Были слухи, что наверху жил какой-то одинокий постоялец, а внизу была контора обойщика городских экипажей, но ни торговли, ни мастерских, ни обитателей почти никогда не было ни видно, ни слышно. Изредка встречался в главных сенях одинокий работник, на ходу надевавший куртку, или появлялся за справкой совсем чужой человек; от времени до времени раздавалось на весь двор отдаленное звяканье металла или мерное постукивание молотком со стороны золотого великана. Но все эти исключения только лишний раз подтверждали то общее правило, что как воробьи, проживавшие на дворе в ветвях чинары, так и отголоски, имевшие свое местопребывание на площадке перед домом, беспрепятственно владели этой местностью с утра воскресенья до субботнего вечера.

Доктор Манетт принимал здесь своих пациентов, шедших к нему на основании его прежней репутации или же вследствие таинственных слухов о его судьбе. Его научная подготовка, внимательность и умение производить остроумные опыты доставляли ему достаточное количество работы, и он получал столько доходу, сколько ему было нужно.

Мистеру Джервису Лорри известны были все эти обстоятельства, и он думал именно о них, когда взялся за ручку колокольчика и позвонил у дверей тихого дома в закоулке в этот прекрасный воскресный день.

– Доктор Манетт дома?

– Скоро вернется.

– Мисс Люси дома?

– Тоже сейчас вернется.

– А мисс Просс дома?

Может быть, и дома, но горничная даже и приблизительно не может поручиться, как мисс Просс пожелает отвечать на этот вопрос.

– Ну так я и сам здесь как дома, – молвил мистер Лорри и пошел наверх.

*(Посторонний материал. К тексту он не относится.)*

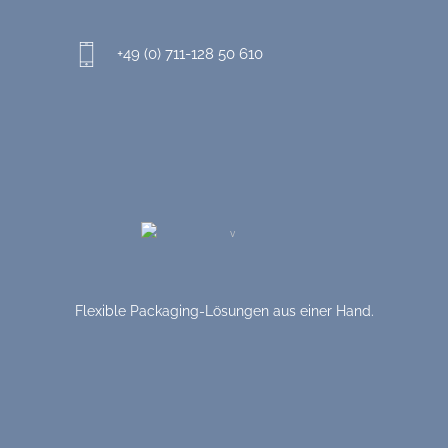
+49 (0) 711-128 50 610
Flexible Packaging-Lösungen aus einer Hand.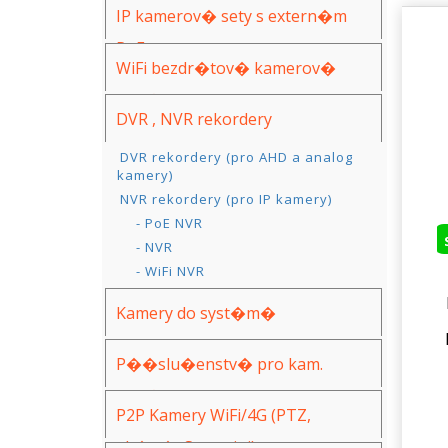
IP kamerov� sety s extern�m
PoE
WiFi bezdr�tov� kamerov�
syst�my
DVR , NVR rekordery
DVR rekordery (pro AHD a analog
kamery)
NVR rekordery (pro IP kamery)
- PoE NVR
- NVR
- WiFi NVR
Kamery do syst�m�
(AHD,IP,WiFi)
P��slu�enstv� pro kam.
syst�my
P2P Kamery WiFi/4G (PTZ,
ak�n�, Spy, mini)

Докторская дочка ничего не знала о своей родине, но как будто почерпнула откуда-то врожденное искусство малыми средствами достигать крупных результатов, которое составляет одну из самых полезных и приятных особенностей французского духа. Меблировка была простая, но, сопровождаясь множеством мелких украшений, которые ничего не стоили, изобличала такой изящный вкус и такое богатое воображение, что в общем производила прелестное впечатление. Вся обстановка, как в крупных вещах, так и в малых, их окраска, фасон и расположение показывали такое тонкое умение подбирать цвета и пользоваться эффектными противоположностями, что занимались этим, как видно было, такие нежные руки, такие ясные глаза и такое вообще здравомыслящее существо, что все это помимо удовольствия для глаза живо напоминало саму хозяйку. Мистер Лорри, стоя в этой обстановке, с удовольствием озирался вокруг, и ему казалось, что столы и стулья взирают на него с тем самым выражением, с некоторых пор особенно знакомым ему и понятным, которое означает: «Как вам это нравится? Довольны ли вы?»

В этом этаже было три комнаты в ряд; все двери из одной в другую были растворены настежь, чтобы лучше их проветрить, и мистер Лорри, улыбаясь подмеченному сходству, прохаживался из комнаты в комнату и все озирался по сторонам.

Первая комната была самая нарядная: тут были птицы Люси, ее цветы, книги, письменный стол, рабочий столик и станок для рисования акварелью; вторая комната была приемная, где доктор принимал своих пациентов, но тут же и обедало его семейство. Третья комната, на стенах которой тень от чинары, трепетавшей на дворе своей листвой, производила разнообразные изменчивые узоры, была спальня доктора, и тут в одном из углов стояла старая скамейка башмачника и тот самый подносик с инструментами, которые находились когда-то на чердаке, в пятом этаже унылого дома, рядом с винным погребом, в предместье Сент-Антуан в Париже.

– Удивляюсь, – промолвил вполголоса мистер Лорри, остановившись перед этим утлом, – к чему он хранит это воспоминание о своих страданиях, да еще притом вечно у себя на глазах!

– Чему же вы удивляетесь? – послышался резкий оклик, заставивший его вздрогнуть и обернуться.

Оклик шел со стороны мисс Просс, той краснолицей дамы дикого вида и тяжелой на руку, с которой он впервые познакомился в гостинице «Король Георг» в Дувре.

– Я бы так полагал… – начал мистер Лорри.

– Ну вот еще! Чего тут полагать? – перебила его мисс Просс, и мистер Лорри мгновенно умолк. – Как поживаете? – произнесла она вдруг хотя и очень резко, но с явным желанием показать, что она не питает к нему неприязненных чувств.

– Довольно хорошо, покорно вас благодарю, – кротко отвечал мистер Лорри, – а вы как?

– Ну, мне похвастаться нечем, – сказала мисс Просс.

– Неужели?

– Да. Уж очень я тревожусь насчет моей птички.